### Task material
Content starts

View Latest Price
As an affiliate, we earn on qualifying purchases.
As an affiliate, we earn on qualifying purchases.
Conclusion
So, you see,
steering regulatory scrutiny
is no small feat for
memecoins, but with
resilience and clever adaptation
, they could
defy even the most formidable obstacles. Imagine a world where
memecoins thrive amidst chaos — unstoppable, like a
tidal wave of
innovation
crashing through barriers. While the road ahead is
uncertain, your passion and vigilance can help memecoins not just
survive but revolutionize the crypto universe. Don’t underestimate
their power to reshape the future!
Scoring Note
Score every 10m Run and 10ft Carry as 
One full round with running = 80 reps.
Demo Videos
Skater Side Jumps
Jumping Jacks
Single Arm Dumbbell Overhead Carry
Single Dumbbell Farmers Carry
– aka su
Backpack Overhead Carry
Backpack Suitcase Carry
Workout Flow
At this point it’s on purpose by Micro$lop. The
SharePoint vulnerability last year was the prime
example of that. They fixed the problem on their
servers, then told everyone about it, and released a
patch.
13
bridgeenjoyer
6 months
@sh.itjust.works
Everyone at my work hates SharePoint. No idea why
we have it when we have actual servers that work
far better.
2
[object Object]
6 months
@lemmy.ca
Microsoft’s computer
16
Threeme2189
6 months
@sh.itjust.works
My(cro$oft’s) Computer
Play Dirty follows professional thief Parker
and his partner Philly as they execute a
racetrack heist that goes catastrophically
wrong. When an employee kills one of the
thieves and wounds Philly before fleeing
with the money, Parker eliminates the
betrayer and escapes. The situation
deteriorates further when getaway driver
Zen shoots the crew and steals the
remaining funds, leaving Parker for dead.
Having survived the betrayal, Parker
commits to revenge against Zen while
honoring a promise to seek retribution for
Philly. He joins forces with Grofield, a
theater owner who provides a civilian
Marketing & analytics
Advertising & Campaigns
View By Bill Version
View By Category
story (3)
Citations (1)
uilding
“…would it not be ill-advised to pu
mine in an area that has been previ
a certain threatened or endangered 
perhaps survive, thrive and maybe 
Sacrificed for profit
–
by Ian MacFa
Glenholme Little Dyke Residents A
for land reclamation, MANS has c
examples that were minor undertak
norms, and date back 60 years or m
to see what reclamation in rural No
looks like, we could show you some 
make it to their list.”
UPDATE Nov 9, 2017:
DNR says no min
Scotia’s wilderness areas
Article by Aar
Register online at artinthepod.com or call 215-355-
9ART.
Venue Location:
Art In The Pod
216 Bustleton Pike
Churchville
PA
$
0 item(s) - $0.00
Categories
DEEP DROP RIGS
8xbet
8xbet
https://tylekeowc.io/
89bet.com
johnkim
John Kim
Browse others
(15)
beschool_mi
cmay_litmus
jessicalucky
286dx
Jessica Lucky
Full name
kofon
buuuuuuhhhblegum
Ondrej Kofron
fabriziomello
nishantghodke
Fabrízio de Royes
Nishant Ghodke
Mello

Content ends

Quote only the stretch of lines that starts the data above and ends with the line containing "Score every 10m Run and 10ft Carry as", both included.

### Task solution
View Latest Price
As an affiliate, we earn on qualifying purchases.
As an affiliate, we earn on qualifying purchases.
Conclusion
So, you see,
steering regulatory scrutiny
is no small feat for
memecoins, but with
resilience and clever adaptation
, they could
defy even the most formidable obstacles. Imagine a world where
memecoins thrive amidst chaos — unstoppable, like a
tidal wave of
innovation
crashing through barriers. While the road ahead is
uncertain, your passion and vigilance can help memecoins not just
survive but revolutionize the crypto universe. Don’t underestimate
their power to reshape the future!
Scoring Note
Score every 10m Run and 10ft Carry as 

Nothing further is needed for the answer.